Benefit from the wind power industry rush installation and large-scale products, product sales prospects are good. Affected by the expected adjustment of feed-in electricity prices, the wind power industry has continued the phenomenon of rush installation since the second half of last year, and the market demand for turbines and spare parts is strong. As a global leader in wind power castings, the company has abundant orders and products are in short supply. Coupled with the trend of large-scale wind power products and the continuous improvement of the manufacturing technology level of wind power equipment in downstream enterprises, the demand for high-power wind power castings continues to rise. On the other hand, the company has the advantages of brand, technology and scale as well as the ability of continuous supply in the high-power products above 2.5MW, and the competitive advantage is obvious, and the company's performance will still be strongly supported in the short term. In the future, it is expected that the 13th five-year Plan will also vigorously promote the development of offshore wind power, and the corresponding high-power wind turbine manufacturing capacity will further rise significantly. As a leader in high-power wind turbine castings, the company is expected to achieve greater benefits in the future development of offshore wind power.

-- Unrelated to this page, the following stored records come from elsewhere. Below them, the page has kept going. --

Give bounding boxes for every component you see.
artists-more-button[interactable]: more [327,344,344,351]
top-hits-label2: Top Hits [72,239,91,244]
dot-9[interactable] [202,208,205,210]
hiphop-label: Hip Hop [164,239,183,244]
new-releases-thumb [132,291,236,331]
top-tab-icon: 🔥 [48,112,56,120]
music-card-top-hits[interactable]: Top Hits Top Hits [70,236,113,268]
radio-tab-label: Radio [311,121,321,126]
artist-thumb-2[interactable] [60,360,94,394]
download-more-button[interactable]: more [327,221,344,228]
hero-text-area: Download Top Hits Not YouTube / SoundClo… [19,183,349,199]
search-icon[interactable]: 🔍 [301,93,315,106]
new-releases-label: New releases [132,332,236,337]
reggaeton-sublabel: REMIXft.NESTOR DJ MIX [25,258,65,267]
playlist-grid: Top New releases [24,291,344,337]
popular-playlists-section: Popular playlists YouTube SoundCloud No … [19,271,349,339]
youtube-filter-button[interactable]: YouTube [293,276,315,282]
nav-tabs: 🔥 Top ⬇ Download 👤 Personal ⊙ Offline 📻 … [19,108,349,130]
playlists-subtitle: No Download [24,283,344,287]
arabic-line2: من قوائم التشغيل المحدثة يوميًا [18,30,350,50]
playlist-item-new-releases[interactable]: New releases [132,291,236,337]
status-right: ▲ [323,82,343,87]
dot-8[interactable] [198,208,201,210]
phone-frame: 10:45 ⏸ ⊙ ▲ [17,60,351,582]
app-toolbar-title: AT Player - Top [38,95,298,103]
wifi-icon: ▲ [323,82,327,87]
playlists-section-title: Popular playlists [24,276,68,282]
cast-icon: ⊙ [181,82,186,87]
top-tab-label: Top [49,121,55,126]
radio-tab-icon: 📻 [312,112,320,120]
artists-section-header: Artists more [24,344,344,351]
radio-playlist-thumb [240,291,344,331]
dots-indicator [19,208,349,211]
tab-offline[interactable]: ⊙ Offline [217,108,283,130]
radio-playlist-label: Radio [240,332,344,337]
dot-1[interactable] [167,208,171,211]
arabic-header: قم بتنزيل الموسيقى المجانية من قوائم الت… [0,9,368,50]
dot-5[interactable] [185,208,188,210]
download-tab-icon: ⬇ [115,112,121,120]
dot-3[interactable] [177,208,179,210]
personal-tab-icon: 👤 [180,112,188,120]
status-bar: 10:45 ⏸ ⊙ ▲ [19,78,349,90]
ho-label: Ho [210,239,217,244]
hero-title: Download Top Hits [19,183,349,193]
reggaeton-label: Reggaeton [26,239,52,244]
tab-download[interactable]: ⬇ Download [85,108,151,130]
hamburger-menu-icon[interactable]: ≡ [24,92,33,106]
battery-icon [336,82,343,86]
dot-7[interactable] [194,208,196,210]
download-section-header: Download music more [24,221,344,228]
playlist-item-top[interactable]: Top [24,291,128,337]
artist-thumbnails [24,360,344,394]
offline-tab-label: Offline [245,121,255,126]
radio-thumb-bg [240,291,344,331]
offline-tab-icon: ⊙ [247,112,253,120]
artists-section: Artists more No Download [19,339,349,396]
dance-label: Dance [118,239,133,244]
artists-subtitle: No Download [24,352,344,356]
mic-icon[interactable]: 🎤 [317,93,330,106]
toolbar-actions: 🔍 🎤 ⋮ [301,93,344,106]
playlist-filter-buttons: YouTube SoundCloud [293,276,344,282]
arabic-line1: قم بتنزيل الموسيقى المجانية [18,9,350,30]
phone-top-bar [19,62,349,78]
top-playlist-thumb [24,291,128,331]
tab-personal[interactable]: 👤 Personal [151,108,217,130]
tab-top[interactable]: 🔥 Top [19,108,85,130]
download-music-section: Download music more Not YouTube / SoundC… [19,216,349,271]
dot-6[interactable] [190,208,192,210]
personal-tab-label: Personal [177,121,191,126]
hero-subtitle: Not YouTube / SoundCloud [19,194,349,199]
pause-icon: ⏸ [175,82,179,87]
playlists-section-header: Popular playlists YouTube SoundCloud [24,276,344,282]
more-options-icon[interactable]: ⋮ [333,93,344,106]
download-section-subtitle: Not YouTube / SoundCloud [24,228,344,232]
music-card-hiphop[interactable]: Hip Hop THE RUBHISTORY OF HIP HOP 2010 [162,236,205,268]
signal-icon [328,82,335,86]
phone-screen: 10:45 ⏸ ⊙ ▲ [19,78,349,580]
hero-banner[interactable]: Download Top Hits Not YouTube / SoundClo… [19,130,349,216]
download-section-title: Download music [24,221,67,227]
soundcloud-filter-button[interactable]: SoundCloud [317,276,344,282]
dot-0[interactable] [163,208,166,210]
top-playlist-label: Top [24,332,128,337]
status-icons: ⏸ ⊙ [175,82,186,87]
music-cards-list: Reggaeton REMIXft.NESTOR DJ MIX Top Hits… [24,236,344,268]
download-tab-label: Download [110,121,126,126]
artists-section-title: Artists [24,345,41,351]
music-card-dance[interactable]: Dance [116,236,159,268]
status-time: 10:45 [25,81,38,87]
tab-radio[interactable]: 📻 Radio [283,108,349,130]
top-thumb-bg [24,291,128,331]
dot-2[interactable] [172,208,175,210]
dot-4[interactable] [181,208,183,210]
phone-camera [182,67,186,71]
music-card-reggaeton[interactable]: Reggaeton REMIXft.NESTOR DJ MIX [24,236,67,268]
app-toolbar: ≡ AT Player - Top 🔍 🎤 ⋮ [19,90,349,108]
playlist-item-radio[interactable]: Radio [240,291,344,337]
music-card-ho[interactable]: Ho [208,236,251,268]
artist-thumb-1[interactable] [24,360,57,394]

Wind farm operation business based on the integration of industry chain may provide long-term growth space for the company. The company invested in the establishment of a wind farm project operation company at the end of 2014 to expand the scope of business and integrate the use of industrial chain resources. This makes the company both a wind power accessories supplier and a wind power operator, which will give the company more bargaining power than wind turbine suppliers. In addition, as the current gross profit margin of wind farm operation is higher than that of the original casting manufacturing business, the operation of wind farm will also add new profit growth points for the company and enhance its ability to resist risks.
Risk hint. The grid price of wind power is reduced, the development of the company's wind farm is uncertain, and the development of offshore wind power is not up to expectations.
Profit forecast and valuation. Taking into account the installed demand of the wind power industry and the rapid growth of the company's wind farm business, we give the company a profit forecast of EPS0.12/0.14/0.18 yuan for 2015-2017, the current price is 6.25yuan, corresponding to the 52max E 45max 34x, the company is given the 2015 P/B2.5x, the target price is 6.50RMB, covering for the first time and giving the "overweight" rating.